Kay screamed and screamed. Horty closed his eyes and his mind. Crystals… not the ones on the table. The—the—
all
the crystals, which lived in—in—
Solum’s hard hand landed on his neck. He let it drive him under, down and down into that lightless place full of structural, shimmering sensations. Resting in it, he drove his mind furiously about, questing. He was ignored completely, majestically. But there was no guard against him, either. What he wanted was there; he had only to understand it. He would not be helped or hindered.
He recognized now that the crystal-world was not loftier than the ordinary one. It was just—different. These self-sufficient abstracts of ego were the crystals, following their tastes, living their utterly alien existences, thinking with logic and with scales of values impossible to a human being.
He could understand some of it, untrammeled as he was with fixed ideas, though he was hammered into human mold too solidly to be able to merge himself completely with these unthinkable beings. He understood almost immediately that Monetre’s theory of the crystal-dreams was true and not-true, like the convenient theory that an atom-nucleus had planetary particles rotating about it. The theory worked in simple practice. The manufacture of living things was a function with a purpose, but that purpose could never be explained in human terms. The one thing that was borne in on Horty was the almost total unimportance, to the crystals, of this function. They did it, but it served them about as much as a man is served by his appendix. And the fate of the creatures they created mattered as little to them as does the fate of a particular molecule of CO2 exhaled by a man.

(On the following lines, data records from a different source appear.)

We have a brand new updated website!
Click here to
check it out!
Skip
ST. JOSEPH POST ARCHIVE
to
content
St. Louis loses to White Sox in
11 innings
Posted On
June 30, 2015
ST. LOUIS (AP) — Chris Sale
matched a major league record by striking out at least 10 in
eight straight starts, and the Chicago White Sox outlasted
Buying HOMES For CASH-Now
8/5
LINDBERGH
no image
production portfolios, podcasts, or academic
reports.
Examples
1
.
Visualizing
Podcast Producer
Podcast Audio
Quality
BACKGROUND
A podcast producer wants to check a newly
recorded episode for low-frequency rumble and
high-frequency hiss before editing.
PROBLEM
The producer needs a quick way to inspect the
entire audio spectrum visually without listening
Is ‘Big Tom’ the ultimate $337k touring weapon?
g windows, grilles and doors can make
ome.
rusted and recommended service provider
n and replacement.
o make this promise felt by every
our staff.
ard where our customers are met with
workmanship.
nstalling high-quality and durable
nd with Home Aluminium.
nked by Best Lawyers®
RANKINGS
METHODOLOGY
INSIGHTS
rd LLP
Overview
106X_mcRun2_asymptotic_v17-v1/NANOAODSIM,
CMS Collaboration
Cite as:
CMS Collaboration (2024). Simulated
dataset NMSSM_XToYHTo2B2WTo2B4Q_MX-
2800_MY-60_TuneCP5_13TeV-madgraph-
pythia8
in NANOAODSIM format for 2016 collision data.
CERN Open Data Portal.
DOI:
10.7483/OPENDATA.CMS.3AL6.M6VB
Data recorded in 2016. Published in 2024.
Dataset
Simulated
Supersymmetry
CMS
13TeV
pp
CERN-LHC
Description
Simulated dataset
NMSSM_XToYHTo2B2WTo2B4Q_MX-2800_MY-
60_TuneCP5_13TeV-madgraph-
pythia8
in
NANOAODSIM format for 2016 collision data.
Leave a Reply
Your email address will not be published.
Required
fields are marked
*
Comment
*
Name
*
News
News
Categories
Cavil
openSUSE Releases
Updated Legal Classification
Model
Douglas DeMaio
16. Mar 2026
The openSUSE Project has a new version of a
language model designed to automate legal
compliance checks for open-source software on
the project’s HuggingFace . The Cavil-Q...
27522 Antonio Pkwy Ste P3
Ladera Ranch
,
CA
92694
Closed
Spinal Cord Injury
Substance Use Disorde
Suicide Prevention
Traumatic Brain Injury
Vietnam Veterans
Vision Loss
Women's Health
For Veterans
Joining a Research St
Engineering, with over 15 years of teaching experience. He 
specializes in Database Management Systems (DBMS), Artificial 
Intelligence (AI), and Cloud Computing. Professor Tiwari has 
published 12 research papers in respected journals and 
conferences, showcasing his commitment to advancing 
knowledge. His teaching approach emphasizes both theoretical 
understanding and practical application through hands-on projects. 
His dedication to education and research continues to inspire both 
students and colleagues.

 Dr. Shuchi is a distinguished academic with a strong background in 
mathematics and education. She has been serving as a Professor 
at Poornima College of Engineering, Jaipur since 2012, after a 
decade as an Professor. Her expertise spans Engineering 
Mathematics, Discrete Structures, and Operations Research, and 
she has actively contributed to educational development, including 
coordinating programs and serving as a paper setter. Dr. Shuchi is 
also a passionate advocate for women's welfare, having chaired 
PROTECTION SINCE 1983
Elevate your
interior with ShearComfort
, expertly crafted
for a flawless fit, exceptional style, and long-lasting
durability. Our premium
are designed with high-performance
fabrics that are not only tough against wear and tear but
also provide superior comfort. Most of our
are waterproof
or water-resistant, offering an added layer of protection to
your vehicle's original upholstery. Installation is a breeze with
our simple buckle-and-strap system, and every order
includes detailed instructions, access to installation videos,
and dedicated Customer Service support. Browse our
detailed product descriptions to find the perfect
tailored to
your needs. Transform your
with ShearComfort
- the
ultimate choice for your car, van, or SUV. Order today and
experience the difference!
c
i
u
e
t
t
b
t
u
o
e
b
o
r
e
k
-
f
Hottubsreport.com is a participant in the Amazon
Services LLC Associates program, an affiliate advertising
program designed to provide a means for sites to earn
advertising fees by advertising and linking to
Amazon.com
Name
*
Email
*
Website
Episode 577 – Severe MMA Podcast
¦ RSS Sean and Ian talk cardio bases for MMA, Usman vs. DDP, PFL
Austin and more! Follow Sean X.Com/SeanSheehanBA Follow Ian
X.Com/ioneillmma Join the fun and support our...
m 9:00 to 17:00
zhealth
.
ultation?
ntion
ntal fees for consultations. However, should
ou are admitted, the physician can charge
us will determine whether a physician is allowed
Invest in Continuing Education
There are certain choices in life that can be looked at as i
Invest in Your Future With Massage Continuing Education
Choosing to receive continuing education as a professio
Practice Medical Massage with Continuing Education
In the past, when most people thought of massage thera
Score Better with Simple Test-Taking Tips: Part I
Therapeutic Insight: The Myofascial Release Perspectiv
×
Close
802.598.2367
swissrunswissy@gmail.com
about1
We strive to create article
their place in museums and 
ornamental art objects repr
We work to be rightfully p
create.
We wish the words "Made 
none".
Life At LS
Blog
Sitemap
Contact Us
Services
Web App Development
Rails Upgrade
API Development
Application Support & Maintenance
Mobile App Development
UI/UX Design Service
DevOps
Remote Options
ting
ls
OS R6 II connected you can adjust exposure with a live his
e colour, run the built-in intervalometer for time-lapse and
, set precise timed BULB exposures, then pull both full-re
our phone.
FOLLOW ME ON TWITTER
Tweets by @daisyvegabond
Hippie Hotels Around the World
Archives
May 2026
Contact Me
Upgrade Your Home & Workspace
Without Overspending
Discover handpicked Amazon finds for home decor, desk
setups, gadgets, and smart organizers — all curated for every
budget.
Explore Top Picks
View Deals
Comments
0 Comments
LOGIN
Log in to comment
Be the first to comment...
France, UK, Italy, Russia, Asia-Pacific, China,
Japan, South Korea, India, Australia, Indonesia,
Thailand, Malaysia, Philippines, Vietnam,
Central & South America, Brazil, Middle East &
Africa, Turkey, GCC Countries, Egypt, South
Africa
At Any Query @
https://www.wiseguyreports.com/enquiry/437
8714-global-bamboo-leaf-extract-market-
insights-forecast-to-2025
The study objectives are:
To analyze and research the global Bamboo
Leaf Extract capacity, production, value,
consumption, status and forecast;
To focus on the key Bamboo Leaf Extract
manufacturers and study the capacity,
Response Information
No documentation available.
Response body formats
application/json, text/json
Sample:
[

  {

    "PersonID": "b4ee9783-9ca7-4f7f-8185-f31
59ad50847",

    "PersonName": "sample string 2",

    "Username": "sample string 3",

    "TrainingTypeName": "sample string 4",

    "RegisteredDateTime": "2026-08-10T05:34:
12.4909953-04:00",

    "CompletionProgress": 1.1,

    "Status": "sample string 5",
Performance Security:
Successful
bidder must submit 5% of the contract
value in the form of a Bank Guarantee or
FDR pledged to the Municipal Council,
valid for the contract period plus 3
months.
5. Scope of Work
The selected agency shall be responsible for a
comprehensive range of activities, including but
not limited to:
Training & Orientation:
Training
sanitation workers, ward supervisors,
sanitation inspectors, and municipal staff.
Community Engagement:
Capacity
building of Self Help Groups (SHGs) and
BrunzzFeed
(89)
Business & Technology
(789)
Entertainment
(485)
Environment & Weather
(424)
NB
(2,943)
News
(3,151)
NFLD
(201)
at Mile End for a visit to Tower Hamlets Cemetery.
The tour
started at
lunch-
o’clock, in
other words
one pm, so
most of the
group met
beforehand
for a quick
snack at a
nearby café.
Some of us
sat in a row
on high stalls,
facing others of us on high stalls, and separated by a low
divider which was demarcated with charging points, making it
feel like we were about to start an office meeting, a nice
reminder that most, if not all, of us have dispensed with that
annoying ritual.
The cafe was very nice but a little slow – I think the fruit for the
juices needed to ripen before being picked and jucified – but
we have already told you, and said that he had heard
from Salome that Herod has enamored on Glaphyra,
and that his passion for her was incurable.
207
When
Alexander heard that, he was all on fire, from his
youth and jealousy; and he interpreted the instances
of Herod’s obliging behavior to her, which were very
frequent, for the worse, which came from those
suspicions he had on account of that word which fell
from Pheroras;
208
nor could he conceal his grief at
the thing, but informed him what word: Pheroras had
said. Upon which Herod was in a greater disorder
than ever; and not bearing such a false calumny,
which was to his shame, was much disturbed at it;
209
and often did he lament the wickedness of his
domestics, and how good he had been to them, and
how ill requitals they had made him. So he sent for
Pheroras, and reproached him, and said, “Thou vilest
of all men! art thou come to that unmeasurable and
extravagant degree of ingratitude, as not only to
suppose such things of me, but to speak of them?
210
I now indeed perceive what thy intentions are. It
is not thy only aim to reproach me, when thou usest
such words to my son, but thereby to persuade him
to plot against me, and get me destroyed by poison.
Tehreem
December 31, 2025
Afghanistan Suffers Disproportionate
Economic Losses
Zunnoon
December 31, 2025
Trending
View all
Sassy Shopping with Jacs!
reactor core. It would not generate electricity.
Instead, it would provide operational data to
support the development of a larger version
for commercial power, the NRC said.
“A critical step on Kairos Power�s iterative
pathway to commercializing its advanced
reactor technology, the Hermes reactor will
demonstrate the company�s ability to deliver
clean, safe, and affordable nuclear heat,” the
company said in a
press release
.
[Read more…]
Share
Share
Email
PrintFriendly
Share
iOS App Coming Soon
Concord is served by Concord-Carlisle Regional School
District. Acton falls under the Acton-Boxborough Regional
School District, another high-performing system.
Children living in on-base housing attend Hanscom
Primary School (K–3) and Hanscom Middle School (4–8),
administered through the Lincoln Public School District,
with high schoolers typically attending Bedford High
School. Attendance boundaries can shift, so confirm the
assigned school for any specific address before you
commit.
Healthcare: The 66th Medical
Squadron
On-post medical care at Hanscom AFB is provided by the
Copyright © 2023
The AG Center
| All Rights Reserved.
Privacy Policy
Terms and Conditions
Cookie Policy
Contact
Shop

Nevertheless, the machinery by which the creation was done was there before Horty. Its purpose was beyond him, but he could grasp its operation. Studying it with his gulping, eidetic mind, he learned… things. Two things. One had to do with Junky’s eyes, and the other—It was a thing to do. It was a thing like stopping a rolling boulder by blocking it with another rolled in its path. It was a thing like lifting the brush-holder on a DC motor, like cutting the tendons at the back of the hind legs of a running horse. It was a thing done with the mind, with a tremendous effort, which said a particular
stop!
to a particular kind of life.
Understanding, he withdrew, not noticed—or ignored—by the strange egos about him. He let in the light. He emerged, and felt his first real astonishment. His neck stung from the blow of Solum’s hand, which was still rebounding. The same scream which had begun when he went under came to its gasping conclusion as he came up. Bunny still stared between the slow blink of her drugged-looking lids; Zena still crouched with the same tortured expression of concentration in her pointed face.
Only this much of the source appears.